The Stan Model of the Week showcases research using Stan to push the limits of applied statistics. If you have a model that you would like to submit for a future post then send us an email.
Our inaugural post comes from Nathan Sanders, a graduate student finishing up his thesis on astrophysics at Harvard. Nathan writes,
“Core-collapse supernovae, the luminous explosions of massive stars, exhibit an expansive and meaningful diversity of behavior in their brightness evolution over time (their “light curves”). Our group discovers and monitors these events using the Pan-STARRS1 telescope in Hawaii, and we’ve collected a dataset of about 20,000 individual photometric observations of about 80 Type IIP supernovae, the class my work has focused on. While this dataset provides one of the best available tools to infer the explosion properties of these supernovae, due to the nature of extragalactic astronomy (observing from distances
1 billion light years), these light curves typically have much lower signal-to-noise, poorer sampling, and less complete coverage than we would like.

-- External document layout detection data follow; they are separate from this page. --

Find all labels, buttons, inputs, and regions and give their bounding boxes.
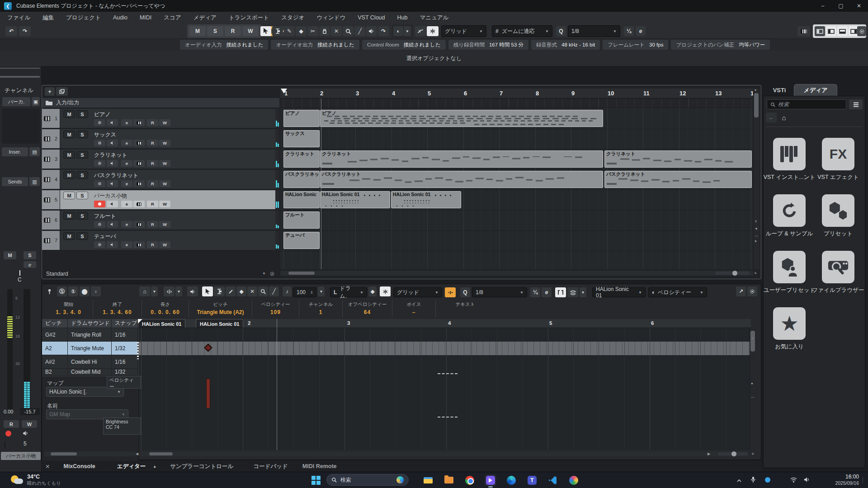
track-write-button[interactable]: W [159,241,170,248]
track-row-sax[interactable]: 2 M S サックス e R W [42,129,279,149]
part-bass-clarinet-3[interactable]: バスクラリネット [604,171,752,188]
mute-tool[interactable]: ✕ [331,26,342,36]
menu-score[interactable]: スコア [164,14,181,22]
pan-marker[interactable] [19,270,20,276]
menu-edit[interactable]: 編集 [42,14,54,22]
color-tool-dropdown[interactable]: ▼ [404,26,411,36]
track-write-button[interactable]: W [159,119,170,126]
part-borders-button[interactable] [555,287,566,297]
info-voice[interactable]: ボイス– [392,300,436,317]
track-edit-button[interactable]: e [121,140,132,146]
part-sax[interactable]: サックス [283,130,320,147]
pan-law-chip[interactable]: プロジェクトのパン補正均等パワー [671,40,770,50]
setup-toolbar-gear-icon[interactable] [857,26,866,36]
part-tuba[interactable]: テューバ [283,232,320,249]
dot-handle-icon[interactable]: ● [751,382,753,385]
volume-fader-handle[interactable] [7,316,13,338]
tab-midi-remote[interactable]: MIDI Remote [302,463,337,469]
media-search-input[interactable]: 検索 [767,99,846,109]
track-read-button[interactable]: R [147,160,158,167]
solo-editor-button[interactable]: Ⓢ [57,286,67,296]
part-piano-1[interactable]: ピアノ [283,110,320,127]
left-zone-grip[interactable] [0,68,40,78]
snap-button[interactable] [427,26,439,36]
drum-row-pitch[interactable]: A#2 [42,355,68,369]
editor-zoom-tool[interactable] [258,286,268,296]
track-solo-button[interactable]: S [76,192,88,199]
menu-midi[interactable]: MIDI [140,14,151,21]
controller-lane-selector[interactable]: BrightnessCC 74 [103,418,141,435]
editor-hscrollbar[interactable] [140,451,749,456]
part-clarinet-2[interactable]: クラリネット [320,150,603,168]
start-button[interactable] [310,474,322,486]
tray-location-icon[interactable] [765,477,770,483]
relative-grid-icon[interactable] [445,287,456,297]
fade-curve-icon[interactable] [415,26,426,36]
column-pitch[interactable]: ピッチ [42,319,68,328]
track-write-button[interactable]: W [159,221,170,228]
sends-button[interactable]: Sends [2,177,28,186]
drum-row-snap[interactable]: 1/16 [112,355,138,369]
editor-zoom-thumb[interactable] [731,451,736,456]
edge-icon[interactable] [505,474,517,486]
channel-footer-name[interactable]: パーカス小物 [1,452,41,460]
track-instrument-button[interactable] [133,140,145,146]
info-off-velocity[interactable]: オフベロシティー64 [343,300,392,317]
menu-studio[interactable]: スタジオ [281,14,304,22]
track-read-button[interactable]: R [147,180,158,187]
record-time-chip[interactable]: 残り録音時間167 時間 53 分 [448,40,528,50]
glue-tool[interactable] [319,26,330,36]
part-flute[interactable]: フルート [283,211,320,229]
plus-icon[interactable]: + [751,452,754,455]
tile-loops-samples[interactable] [773,194,806,227]
track-mute-button[interactable]: M [63,212,75,220]
channel-read-button[interactable]: R [4,420,19,428]
drum-row-sound-clipped[interactable]: Cowbell Mid [68,369,112,376]
record-format-chip[interactable]: 録音形式48 kHz - 16 bit [531,40,600,50]
taskbar-clock-time[interactable]: 16:00 [831,474,859,480]
select-tool[interactable] [260,26,271,36]
drum-row-pitch-clipped[interactable]: B2 [42,369,68,376]
chevron-icon[interactable]: ∨ [755,220,757,223]
menu-project[interactable]: プロジェクト [66,14,101,22]
minimize-button[interactable]: – [814,0,832,12]
tab-chord-pads[interactable]: コードパッド [253,463,288,470]
editor-setup-gear-icon[interactable] [747,286,757,296]
lower-zone-close-icon[interactable]: ✕ [45,463,50,470]
track-write-button[interactable]: W [159,180,170,187]
one-voice-button[interactable]: ① [68,286,78,296]
edit-active-part-icon[interactable] [567,287,578,297]
track-preset-name[interactable]: Standard [46,271,68,277]
editor-speaker-icon[interactable] [187,286,198,296]
arrange-vscrollbar-thumb[interactable] [754,93,759,117]
read-all-button[interactable]: R [225,26,241,36]
menu-audio[interactable]: Audio [113,14,127,21]
arrange-zoom-thumb[interactable] [732,271,737,276]
info-channel[interactable]: チャンネル1 [299,300,343,317]
minus-icon[interactable]: — [751,395,755,399]
track-record-button[interactable] [94,221,105,228]
channel-mute-button[interactable]: M [4,251,16,259]
triangle-icon[interactable]: ▼ [755,227,758,231]
zoom-tool[interactable] [343,26,354,36]
track-write-button[interactable]: W [159,140,170,146]
taskbar-weather-text[interactable]: 晴れのちくもり [27,480,61,487]
editor-quantize-dropdown[interactable]: 1/8▼ [472,287,527,297]
menu-window[interactable]: ウィンドウ [316,14,345,22]
triangle-down-icon[interactable]: ▾ [755,89,756,92]
io-folder-row[interactable]: 入力/出力 [42,98,279,108]
tray-speaker-icon[interactable] [804,477,810,483]
feedback-dropdown[interactable]: ▼ [151,286,158,296]
fader-db-value[interactable]: 0.00 [4,409,13,414]
split-tool[interactable]: ✂ [307,26,318,36]
velocity-dropdown[interactable]: ▼ [318,286,325,296]
preset-dropdown-icon[interactable]: ▼ [262,272,266,276]
drum-row-snap[interactable]: 1/16 [112,328,138,342]
solo-all-button[interactable]: S [207,26,223,36]
minus-icon[interactable]: — [755,234,758,238]
editor-range-tool[interactable] [214,286,225,296]
channel-edit-button[interactable]: e [24,261,36,268]
track-monitor-button[interactable] [107,221,118,228]
track-instrument-button[interactable] [133,119,145,126]
menu-manual[interactable]: マニュアル [420,14,448,22]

My goal has been to develop a light curve model, with a physically interpretable parameterization, robust enough to fit the diversity of observed behavior and to extract the most information possible from every light curve in the sample, regardless of data quality or completeness. Because light curve parameters of individual objects are often not identified by the data, we have adopted a hierarchical model structure. The intention is to capitalize on partial pooling of information to simultaneously regularize the fits of individual light curves and constrain the population level properties of the light curve sample. The highly non-linear character of the light curves motivates a full Bayes approach to explore the complex joint structure of the posterior.
Sampling from a ~ dimensional, highly correlated joint posterior seemed intimidating to me, but I’m fortunate to have been empowered by having taken Andrew’s course at Harvard, by befriending expert practitioners in this field like Kaisey Mandel and Michael Betancourt, and by using Stan! For me, perhaps the most attractive feature of Stan is its elegant probabilistic modeling language. It has allowed us to rapidly develop and test a variety of functional forms for the light curve model and strategies for optimization and regularization of the hierarchical structure. This would not be useful, of course, without Stan’s efficient implementation of NUTS, although the particular pathologies of our model’s posterior drove us to spend a great deal of time exploring divergence, tree depth saturation, numerical instability, and other problems encountered by the sampler.

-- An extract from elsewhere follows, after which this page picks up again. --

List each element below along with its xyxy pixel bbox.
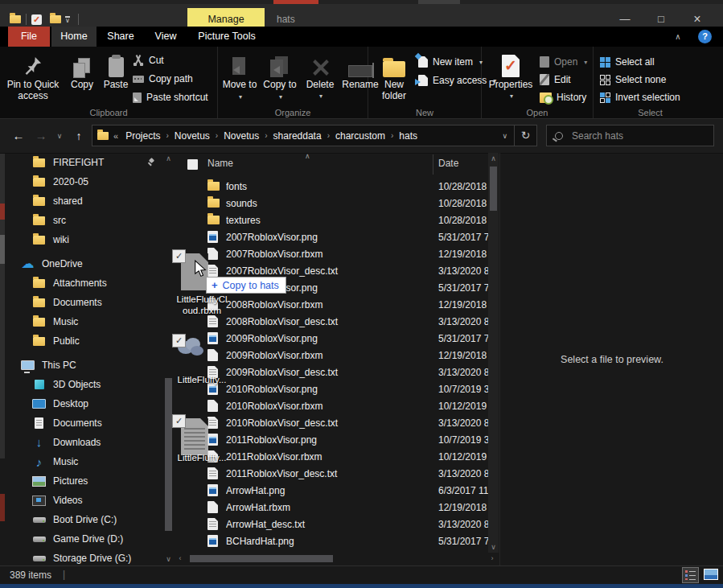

Over the course of the project, I learned to pay increasingly close attention to the stepsize, n_treedepth and n_divergent NUTS parameters, and other diagnostic information provided by Stan in order to help debug sampling issues. Encountering saturation of the treedepth and/or extremely small stepsizes often motivated simplifications of the hierarchical structure in order to reduce the curvature in the posterior. Divergences during sampling led us to apply stronger prior information on key parameters (particularly those that are exponentiated in the light curve model) in order to avoid numerical overflow on samples drawn from the tails. Posterior predictive checks have been a constant companion throughout, providing a natural means to visualize the model’s performance against the data to understand where failure modes have been introduced – be it through under- or over-constraining priors, inadequate flexibility in the light curve model form, or convergence failure between chains.”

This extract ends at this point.